The menu, which is afflicted with a minor case of Chingrish, is simultaneously simple and complex. There are only twelve “main” dishes. Depicted at the top, they are broadly divided into two categories: Hot Pots and Rice Entries. Below this, you’ll find options for “add-on selections” and appetizers, as well as “other special meals.” The drink and dessert options are on the reverse.
We went on a Friday evening, which is normally a busy period for many other restaurants. Both Hakkaku Ramen and Take Sushi next door were buzzing with activity.

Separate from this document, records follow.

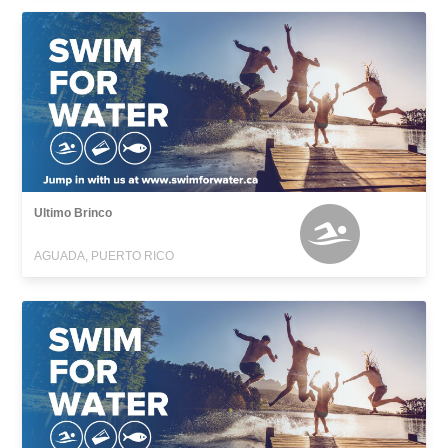
Ultimo Brinco
AGUADA, PUERTO RICO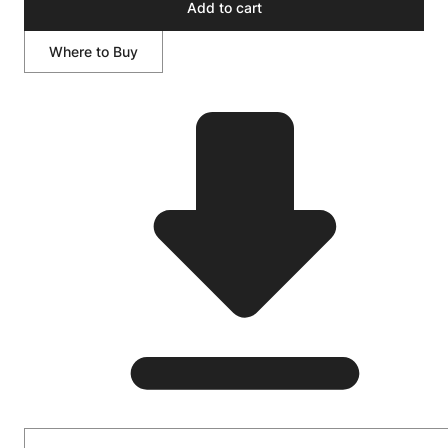
Add to cart
Where to Buy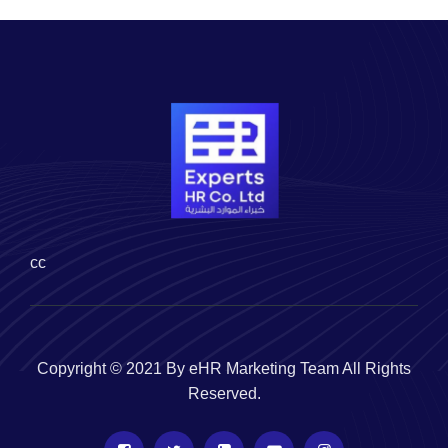
cc
Copyright © 2021 By eHR Marketing Team All Rights
Reserved.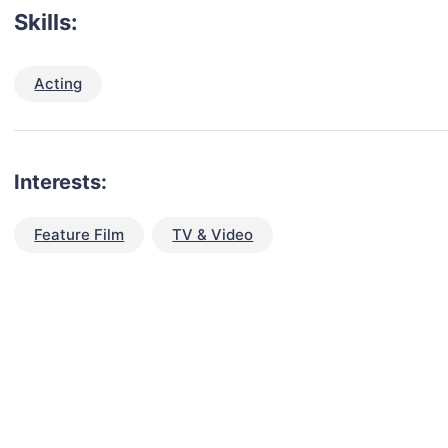
Skills:
Acting
Interests:
Feature Film
TV & Video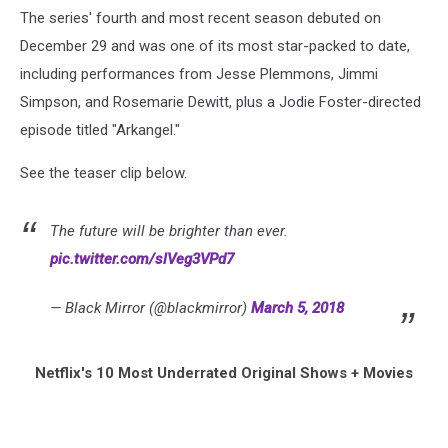
The series' fourth and most recent season debuted on
December 29 and was one of its most star-packed to date,
including performances from Jesse Plemmons, Jimmi
Simpson, and Rosemarie Dewitt, plus a Jodie Foster-directed
episode titled "Arkangel."
See the teaser clip below.
The future will be brighter than ever.
pic.twitter.com/slVeg3VPd7
— Black Mirror (@blackmirror)
March 5, 2018
Netflix's 10 Most Underrated Original Shows + Movies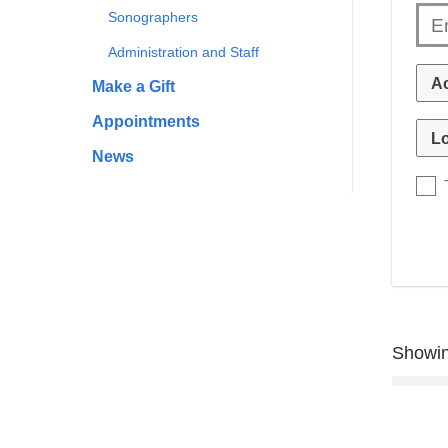
Sonographers
Administration and Staff
Make a Gift
Appointments
News
Showin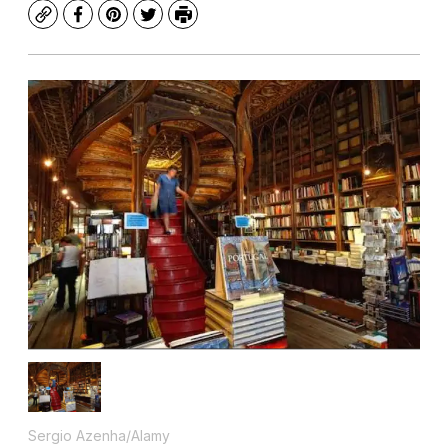
Copy
Facebook
Pinterest
Twitter
Print
Sergio Azenha/Alamy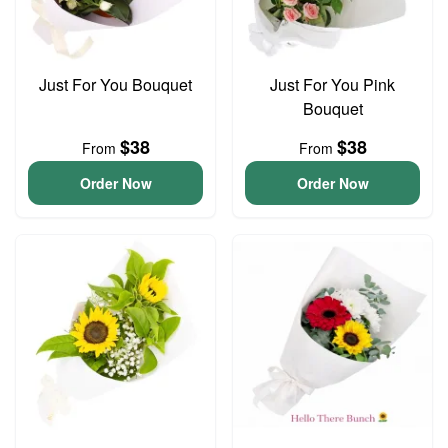
Just For You Bouquet
Just For You Pink
Bouquet
$38
$38
From
From
Order Now
Order Now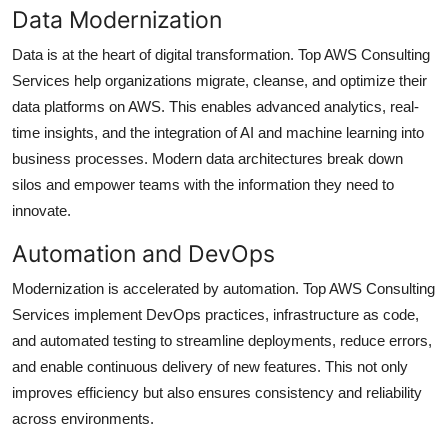
Data Modernization
Data is at the heart of digital transformation. Top AWS Consulting
Services help organizations migrate, cleanse, and optimize their
data platforms on AWS. This enables advanced analytics, real-
time insights, and the integration of AI and machine learning into
business processes. Modern data architectures break down
silos and empower teams with the information they need to
innovate.
Automation and DevOps
Modernization is accelerated by automation. Top AWS Consulting
Services implement DevOps practices, infrastructure as code,
and automated testing to streamline deployments, reduce errors,
and enable continuous delivery of new features. This not only
improves efficiency but also ensures consistency and reliability
across environments.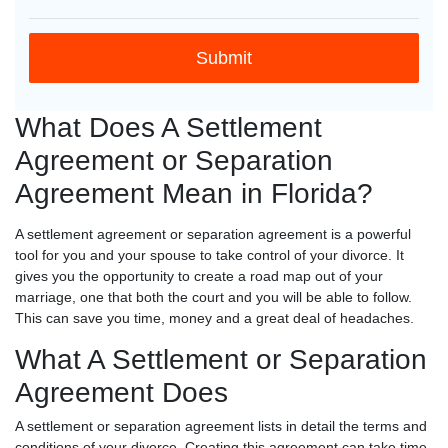
What Does A Settlement
Agreement or Separation
Agreement Mean in Florida?
A settlement agreement or separation agreement is a powerful
tool for you and your spouse to take control of your divorce. It
gives you the opportunity to create a road map out of your
marriage, one that both the court and you will be able to follow.
This can save you time, money and a great deal of headaches.
What A Settlement or Separation
Agreement Does
A settlement or separation agreement lists in detail the terms and
conditions of your divorce. Creating this agreement can take time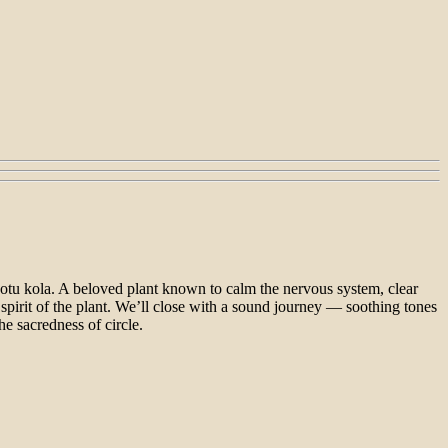
otu kola. A beloved plant known to calm the nervous system, clear
spirit of the plant. We’ll close with a sound journey — soothing tones
he sacredness of circle.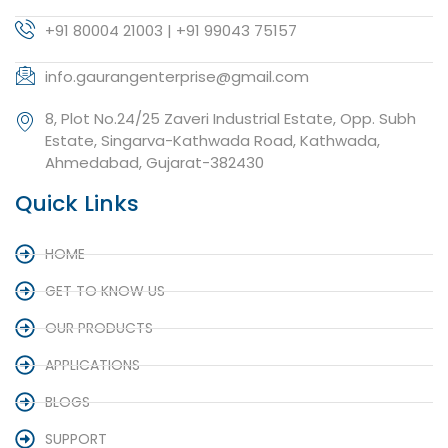
+91 80004 21003 | +91 99043 75157
info.gaurangenterprise@gmail.com
8, Plot No.24/25 Zaveri Industrial Estate, Opp. Subh
Estate, Singarva-Kathwada Road, Kathwada,
Ahmedabad, Gujarat-382430
Quick Links
HOME
GET TO KNOW US
OUR PRODUCTS
APPLICATIONS
BLOGS
SUPPORT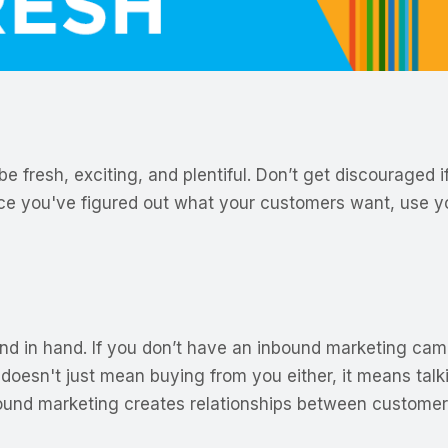
 fresh, exciting, and plentiful. Don’t get discouraged if
 Once you've figured out what your customers want, use 
 in hand. If you don’t have an inbound marketing campa
doesn't just mean buying from you either, it means talk
bound marketing creates relationships between custome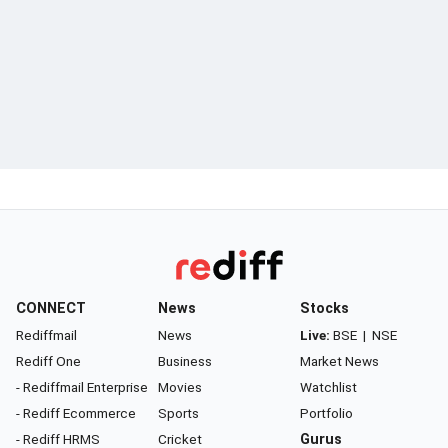
CONNECT
News
Stocks
Rediffmail
News
Live:
BSE
|
NSE
Rediff One
Business
Market News
- Rediffmail Enterprise
Movies
Watchlist
- Rediff Ecommerce
Sports
Portfolio
- Rediff HRMS
Cricket
Gurus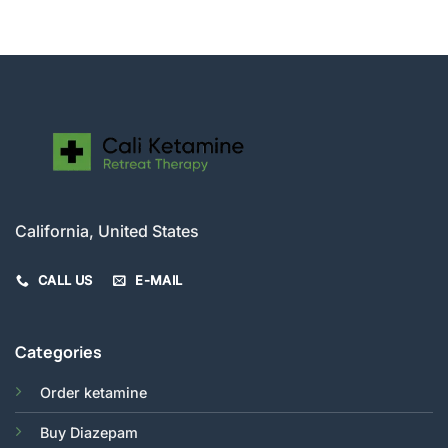
was:
is:
$280.00.
$250.00.
California, United States
CALL US
E-MAIL
Categories
Order ketamine
Buy Diazepam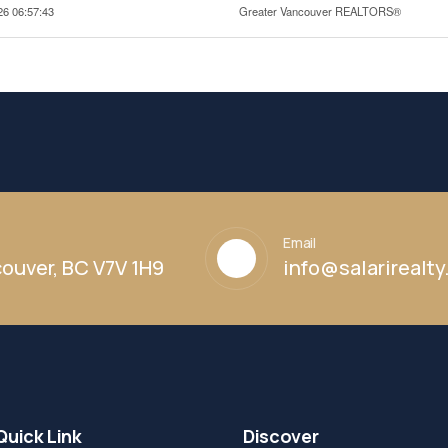
26 06:57:43
Greater Vancouver REALTORS®
Email
ouver, BC V7V 1H9
info@salarirealt
Quick Link
Discover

Jo Ju Tofu Hot Pot, even as the new kid on the block (bad pun intended), was decidedly quiet by comparison. There were only one or two other tables. Not a good sign.
Our dinner started off with a free appetizer, somewhat reminiscent of the banchan you get at Korean restaurants. The tiny dish of seaweed was decent but forgettable.
We decided to share the chicken nugget appetizer thinking that it would have the same kind of “Taiwanese” spice as what is served at places like Ali Shan. This dish is not only a lot smaller, but it didn’t have the seasoning we had in mind either. That’s partly our fault, of course. The chicken had a good crunch with a distinct lemon flavor.
My dining companions opted for a couple of the restaurant’s namesake offerings. You can choose the level of spiciness for most of these and the exact ingredients included are said to vary by season. You’re promised “over 10 items.” You just don’t get much of each item. There was some zucchini, carrot, naruto, fish balls, and cabbage, among other ingredients.
While I didn’t try the hot pots myself, I was told afterward that they lacked complexity and depth of flavor. There’s not much “stuff” in there either. Both hot pots were accompanied by a bowl of rice.
I went with one of the rice dishes, which was served with a bowl of miso soup. The vegetables, tofu and light sauce were equally simple in their approach as in the hot pots. The four or so chunks of pork belly were meatier than I had expected, albeit still rather mediocre and lacking in sauce.
Considering that there are no other Taiwanese restaurants in the immediate area, Jo Ju might be able to attract some patrons who have the hankering for some bubble tea or a tofu hot pot. If you’re willing to venture elsewhere in the city, though, you’ll find far better Taiwanese food. Or, if you don’t have to have Taiwanese, there are some good sushi, pho, ramen and other dining options up and down Hastings Street.